◆ **Exercise brief**: Print the entries in full, word for word, but not the pictures.

◆ **Records for the task**:

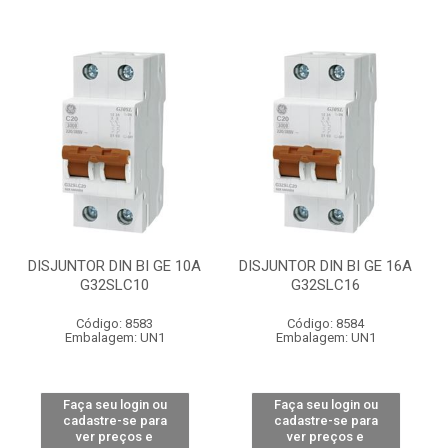
DISJUNTOR DIN BI GE 10A
DISJUNTOR DIN BI GE 16A
G32SLC10
G32SLC16
Código: 8583
Código: 8584
Embalagem: UN1
Embalagem: UN1
Faça seu login ou
Faça seu login ou
cadastre-se para
cadastre-se para
ver preços e
ver preços e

◆ **Solution to this task**:
DISJUNTOR DIN BI GE 10A
DISJUNTOR DIN BI GE 16A
G32SLC10
G32SLC16
Código: 8583
Código: 8584
Embalagem: UN1
Embalagem: UN1
Faça seu login ou
Faça seu login ou
cadastre-se para
cadastre-se para
ver preços e
ver preços e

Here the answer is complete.